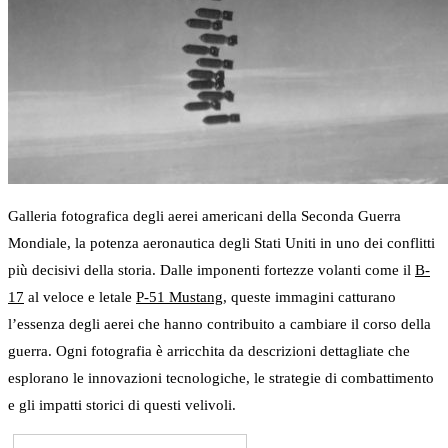
Galleria fotografica degli aerei americani della Seconda Guerra
Mondiale, la potenza aeronautica degli Stati Uniti in uno dei conflitti
più decisivi della storia. Dalle imponenti fortezze volanti come il
B-
17
al veloce e letale
P-51 Mustang
, queste immagini catturano
l’essenza degli aerei che hanno contribuito a cambiare il corso della
guerra. Ogni fotografia è arricchita da descrizioni dettagliate che
esplorano le innovazioni tecnologiche, le strategie di combattimento
e gli impatti storici di questi velivoli.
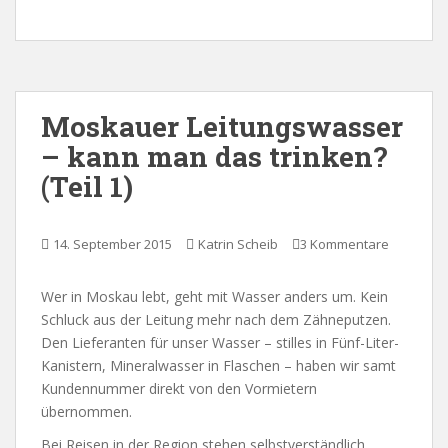
Moskauer Leitungswasser
– kann man das trinken?
(Teil 1)
14. September 2015
Katrin Scheib
3 Kommentare
Wer in Moskau lebt, geht mit Wasser anders um. Kein
Schluck aus der Leitung mehr nach dem Zähneputzen.
Den Lieferanten für unser Wasser – stilles in Fünf-Liter-
Kanistern, Mineralwasser in Flaschen – haben wir samt
Kundennummer direkt von den Vormietern
übernommen.
Bei Reisen in der Region stehen selbstverständlich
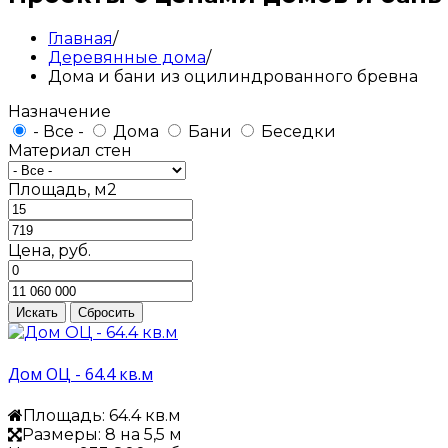
Главная
/
Деревянные дома
/
Дома и бани из оцилиндрованного бревна
Назначение
- Все -
Дома
Бани
Беседки
Материал стен
Площадь, м2
Цена, руб.
Дом ОЦ - 64.4 кв.м
Площадь: 64.4 кв.м
Размеры: 8 на 5,5 м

- - - - -

**Activity**
Could you restate, word for word, the lines above from the one with "Mondiale, la potenza" to the one with "e gli impatti storici di questi velivoli.", both included?

**Exercise result**
Mondiale, la potenza aeronautica degli Stati Uniti in uno dei conflitti
più decisivi della storia. Dalle imponenti fortezze volanti come il
B-
17
al veloce e letale
P-51 Mustang
, queste immagini catturano
l’essenza degli aerei che hanno contribuito a cambiare il corso della
guerra. Ogni fotografia è arricchita da descrizioni dettagliate che
esplorano le innovazioni tecnologiche, le strategie di combattimento
e gli impatti storici di questi velivoli.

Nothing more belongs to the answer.